• Stored data
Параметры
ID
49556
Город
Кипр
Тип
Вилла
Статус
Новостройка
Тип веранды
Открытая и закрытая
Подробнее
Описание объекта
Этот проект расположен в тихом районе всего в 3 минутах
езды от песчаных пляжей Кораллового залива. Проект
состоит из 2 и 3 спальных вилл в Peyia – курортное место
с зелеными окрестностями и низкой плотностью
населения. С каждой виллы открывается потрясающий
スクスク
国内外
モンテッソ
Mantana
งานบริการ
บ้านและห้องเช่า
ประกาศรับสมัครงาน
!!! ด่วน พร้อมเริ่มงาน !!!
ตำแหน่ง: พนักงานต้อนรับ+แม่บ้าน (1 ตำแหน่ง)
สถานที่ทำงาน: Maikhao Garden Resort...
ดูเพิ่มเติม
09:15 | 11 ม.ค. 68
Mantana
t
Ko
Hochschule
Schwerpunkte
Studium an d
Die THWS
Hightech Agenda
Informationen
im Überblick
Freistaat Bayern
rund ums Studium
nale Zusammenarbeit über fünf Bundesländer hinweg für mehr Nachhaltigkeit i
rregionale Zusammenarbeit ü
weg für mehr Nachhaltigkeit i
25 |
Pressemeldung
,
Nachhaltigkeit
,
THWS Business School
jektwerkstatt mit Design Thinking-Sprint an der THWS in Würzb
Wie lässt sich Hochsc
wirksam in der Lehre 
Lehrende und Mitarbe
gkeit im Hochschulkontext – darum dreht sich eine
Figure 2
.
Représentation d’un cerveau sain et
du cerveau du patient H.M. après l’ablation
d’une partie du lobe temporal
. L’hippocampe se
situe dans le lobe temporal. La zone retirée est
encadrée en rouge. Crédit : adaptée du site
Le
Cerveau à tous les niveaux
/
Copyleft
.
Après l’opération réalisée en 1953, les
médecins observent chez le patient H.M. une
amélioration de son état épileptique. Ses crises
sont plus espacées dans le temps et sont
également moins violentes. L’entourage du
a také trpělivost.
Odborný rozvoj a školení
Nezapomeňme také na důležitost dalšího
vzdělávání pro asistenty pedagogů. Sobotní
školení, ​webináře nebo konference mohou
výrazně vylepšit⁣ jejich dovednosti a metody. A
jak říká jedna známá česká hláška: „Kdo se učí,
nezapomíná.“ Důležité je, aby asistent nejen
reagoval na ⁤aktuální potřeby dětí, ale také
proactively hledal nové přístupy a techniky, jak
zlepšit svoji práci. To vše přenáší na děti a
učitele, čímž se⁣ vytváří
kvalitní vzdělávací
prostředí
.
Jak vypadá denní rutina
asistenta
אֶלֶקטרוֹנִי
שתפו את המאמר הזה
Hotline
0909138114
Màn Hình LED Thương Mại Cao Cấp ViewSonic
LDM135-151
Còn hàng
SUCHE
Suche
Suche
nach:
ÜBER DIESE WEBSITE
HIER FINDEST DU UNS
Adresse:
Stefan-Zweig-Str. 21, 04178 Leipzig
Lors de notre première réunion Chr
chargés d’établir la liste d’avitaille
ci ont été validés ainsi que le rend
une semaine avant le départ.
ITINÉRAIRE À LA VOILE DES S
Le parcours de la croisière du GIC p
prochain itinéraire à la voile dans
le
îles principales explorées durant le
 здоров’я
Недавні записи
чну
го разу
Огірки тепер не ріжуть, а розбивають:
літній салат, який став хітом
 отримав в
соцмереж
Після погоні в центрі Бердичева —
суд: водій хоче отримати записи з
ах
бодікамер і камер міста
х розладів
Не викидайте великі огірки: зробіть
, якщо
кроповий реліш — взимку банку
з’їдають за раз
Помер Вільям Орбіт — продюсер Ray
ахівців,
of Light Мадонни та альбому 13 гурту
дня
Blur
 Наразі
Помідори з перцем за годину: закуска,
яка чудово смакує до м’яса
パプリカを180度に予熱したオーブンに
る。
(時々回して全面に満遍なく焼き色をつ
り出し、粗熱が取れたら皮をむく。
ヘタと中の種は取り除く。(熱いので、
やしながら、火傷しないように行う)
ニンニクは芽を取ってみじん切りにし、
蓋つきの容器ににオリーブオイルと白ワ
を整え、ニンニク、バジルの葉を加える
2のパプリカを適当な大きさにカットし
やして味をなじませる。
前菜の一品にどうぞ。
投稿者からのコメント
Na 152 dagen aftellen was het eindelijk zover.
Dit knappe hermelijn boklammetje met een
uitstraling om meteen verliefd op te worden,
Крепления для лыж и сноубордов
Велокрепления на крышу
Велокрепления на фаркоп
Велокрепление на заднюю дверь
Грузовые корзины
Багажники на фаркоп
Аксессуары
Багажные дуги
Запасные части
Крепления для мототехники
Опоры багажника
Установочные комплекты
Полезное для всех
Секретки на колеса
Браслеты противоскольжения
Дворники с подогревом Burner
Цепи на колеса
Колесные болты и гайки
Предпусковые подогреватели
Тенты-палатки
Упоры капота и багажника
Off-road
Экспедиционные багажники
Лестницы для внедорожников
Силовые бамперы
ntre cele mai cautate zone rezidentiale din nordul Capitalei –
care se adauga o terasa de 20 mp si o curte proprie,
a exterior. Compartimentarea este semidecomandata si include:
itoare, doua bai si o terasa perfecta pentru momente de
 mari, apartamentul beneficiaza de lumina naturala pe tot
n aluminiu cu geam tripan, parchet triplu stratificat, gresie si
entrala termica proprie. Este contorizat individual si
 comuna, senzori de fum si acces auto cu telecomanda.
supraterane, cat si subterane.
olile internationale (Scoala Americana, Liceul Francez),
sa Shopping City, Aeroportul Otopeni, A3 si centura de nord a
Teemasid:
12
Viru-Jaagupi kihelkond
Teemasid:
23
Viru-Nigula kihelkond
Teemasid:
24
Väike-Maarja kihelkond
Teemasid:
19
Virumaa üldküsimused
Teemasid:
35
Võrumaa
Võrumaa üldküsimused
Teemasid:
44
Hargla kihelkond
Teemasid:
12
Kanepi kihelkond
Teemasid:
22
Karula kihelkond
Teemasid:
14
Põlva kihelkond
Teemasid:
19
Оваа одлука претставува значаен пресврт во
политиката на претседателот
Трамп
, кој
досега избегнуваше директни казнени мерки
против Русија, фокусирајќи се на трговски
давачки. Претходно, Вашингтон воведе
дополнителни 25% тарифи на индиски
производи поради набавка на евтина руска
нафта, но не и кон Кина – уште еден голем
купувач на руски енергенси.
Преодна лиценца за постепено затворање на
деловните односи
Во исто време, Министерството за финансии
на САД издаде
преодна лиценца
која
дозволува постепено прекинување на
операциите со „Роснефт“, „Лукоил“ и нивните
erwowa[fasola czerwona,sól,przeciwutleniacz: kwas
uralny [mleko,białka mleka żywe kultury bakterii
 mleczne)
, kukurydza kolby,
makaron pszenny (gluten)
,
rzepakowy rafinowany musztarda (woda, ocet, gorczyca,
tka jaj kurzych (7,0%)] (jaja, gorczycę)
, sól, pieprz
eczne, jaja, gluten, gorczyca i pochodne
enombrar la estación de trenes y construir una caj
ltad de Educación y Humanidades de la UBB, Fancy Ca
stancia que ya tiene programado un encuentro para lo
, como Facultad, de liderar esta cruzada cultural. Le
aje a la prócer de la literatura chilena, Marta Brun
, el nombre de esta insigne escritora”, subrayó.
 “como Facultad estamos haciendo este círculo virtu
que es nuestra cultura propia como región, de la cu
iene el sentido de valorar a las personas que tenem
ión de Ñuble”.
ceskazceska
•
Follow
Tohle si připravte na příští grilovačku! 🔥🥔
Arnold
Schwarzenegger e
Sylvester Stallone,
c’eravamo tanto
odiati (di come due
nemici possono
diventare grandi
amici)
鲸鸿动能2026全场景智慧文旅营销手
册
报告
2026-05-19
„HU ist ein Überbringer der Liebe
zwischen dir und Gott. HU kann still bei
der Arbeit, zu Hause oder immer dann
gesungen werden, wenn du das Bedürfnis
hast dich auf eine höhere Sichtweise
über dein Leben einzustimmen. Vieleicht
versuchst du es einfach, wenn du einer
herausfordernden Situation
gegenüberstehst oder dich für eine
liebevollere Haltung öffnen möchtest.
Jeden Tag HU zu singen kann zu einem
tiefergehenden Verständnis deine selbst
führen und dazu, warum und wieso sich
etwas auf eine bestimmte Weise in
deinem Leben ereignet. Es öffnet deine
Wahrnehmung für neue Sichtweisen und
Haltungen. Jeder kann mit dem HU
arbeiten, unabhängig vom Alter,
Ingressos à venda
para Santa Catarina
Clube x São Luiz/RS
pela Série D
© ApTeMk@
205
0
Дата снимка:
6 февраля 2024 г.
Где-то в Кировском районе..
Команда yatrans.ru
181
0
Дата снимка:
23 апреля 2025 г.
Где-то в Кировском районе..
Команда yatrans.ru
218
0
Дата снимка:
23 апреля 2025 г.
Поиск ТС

• What the task requires
In the listing above, find the line containing "care se adauga" and the line containing "n aluminiu cu", then quote both, plus every line between them, exactly as written.

• Response for this exercise
care se adauga o terasa de 20 mp si o curte proprie,
a exterior. Compartimentarea este semidecomandata si include:
itoare, doua bai si o terasa perfecta pentru momente de
 mari, apartamentul beneficiaza de lumina naturala pe tot
n aluminiu cu geam tripan, parchet triplu stratificat, gresie si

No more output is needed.